For decades New York Fashion Week and its illustrious designers have been the preeminent trendsetters. Collections from the runway inspire entire product lines, shape pop culture and determine the world of style for seasons, if not years to to come.

And yet, for an industry predicated on staying ahead of the trend, Fashion Week has fallen embarrassingly behind on one of the biggest trends of all: sustainability.

Fashion Week has watched silently as whole industries shift their thought processes to be competitive in the rising green economy. Agriculture has experienced an organic food revolution. Tesla is one of dozens of companies driving the change in the auto industry and yet the only mention of green during fashion week is when discussing the color of a silhouette.

An industry that survives on determining what is cool is at risk of becoming passé. Strangely the wound is self-inflicted; fashion is the second dirtiest industry in the world after oil and gas. Now a movement has taken hold to make fashion more sustainable. From major fashion houses like Gucci and Stella McCartney to hundreds of up-and-coming brands, companies of all sizes are beginning to respond to the increasing consumer demand for products that fit their style and their values.

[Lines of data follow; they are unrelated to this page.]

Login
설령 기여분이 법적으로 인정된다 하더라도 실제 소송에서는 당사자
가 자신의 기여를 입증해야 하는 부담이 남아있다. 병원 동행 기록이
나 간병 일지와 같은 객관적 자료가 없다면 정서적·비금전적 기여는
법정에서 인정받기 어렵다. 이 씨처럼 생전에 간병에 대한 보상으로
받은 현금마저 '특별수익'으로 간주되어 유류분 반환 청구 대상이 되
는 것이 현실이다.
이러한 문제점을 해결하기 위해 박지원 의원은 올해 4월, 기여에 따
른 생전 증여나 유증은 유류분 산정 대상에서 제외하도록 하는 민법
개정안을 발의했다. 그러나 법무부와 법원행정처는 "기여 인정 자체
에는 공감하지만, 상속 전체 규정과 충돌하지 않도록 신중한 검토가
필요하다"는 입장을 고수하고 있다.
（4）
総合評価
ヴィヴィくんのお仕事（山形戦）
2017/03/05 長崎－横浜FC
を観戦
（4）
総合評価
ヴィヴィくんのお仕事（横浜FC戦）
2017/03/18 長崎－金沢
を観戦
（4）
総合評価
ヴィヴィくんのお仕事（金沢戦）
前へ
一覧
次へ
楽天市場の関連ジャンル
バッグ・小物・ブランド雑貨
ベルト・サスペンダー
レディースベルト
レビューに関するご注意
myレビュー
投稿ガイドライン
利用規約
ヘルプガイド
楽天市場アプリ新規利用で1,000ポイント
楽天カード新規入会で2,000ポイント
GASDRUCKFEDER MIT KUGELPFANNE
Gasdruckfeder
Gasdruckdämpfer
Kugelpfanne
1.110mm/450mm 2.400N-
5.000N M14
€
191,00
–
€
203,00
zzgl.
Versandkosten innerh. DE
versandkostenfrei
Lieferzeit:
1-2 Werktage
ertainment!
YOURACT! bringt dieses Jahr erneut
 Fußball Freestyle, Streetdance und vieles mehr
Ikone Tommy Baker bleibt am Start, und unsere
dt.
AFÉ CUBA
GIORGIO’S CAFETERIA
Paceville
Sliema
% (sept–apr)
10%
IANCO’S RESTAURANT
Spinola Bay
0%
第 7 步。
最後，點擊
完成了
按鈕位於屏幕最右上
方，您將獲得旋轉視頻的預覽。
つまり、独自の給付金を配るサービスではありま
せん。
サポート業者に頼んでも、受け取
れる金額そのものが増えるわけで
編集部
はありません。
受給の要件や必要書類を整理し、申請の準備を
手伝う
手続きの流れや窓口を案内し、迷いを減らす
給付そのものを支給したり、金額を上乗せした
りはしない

After facing stiff criticism from Green Peace, Kering, the parent company of both Gucci and Stella McCartney, announced plans to eliminate all hazardous chemicals used in the production of their brands by 2020. At Modavanti, an online retailer for sustainable style which I founded, there are over 100 brands that have gone even further, having committed to using organic cottons, recycled materials or fair trade production. These brands have proven that sustainability can not only be stylish but that it also defines a new era of luxury.

Celebrities too have led the charge. Livia Firth, co-founded the Green Carpet Challenge working with Stella McCartney, Chopard and others while Suzy Cameron has launched a similarly named Red Carpet Green Dress to pair celebrities with sustainably made attire for awards season.

With such momentum, one would think that Fashion Week would take a page from the Detroit auto shows, where hybrid and electric cars are front and center, parading innovation in front of the media and celebrating the steps designers and industry leaders have taken to make the fashion industry cleaner.

Sadly, other than a brave effort by "The Green Shows" (a collection of sustainable designers that showed in NY Fashion Week 2012), there has been little mention of sustainability on fashion's biggest stage. Meanwhile in places like London, Copenhagen, Melbourne and other international cities, sustainability is front and center.

Thankfully, as the paradigm of luxury shifts to sustainability and conscious consumerism takes hold, hundreds of up and coming designers have responded on their own, making beautiful eco-friendly and ethical fashion. While Fashion Week may not acknowledge it, the movement towards fashioning a better future is already underway.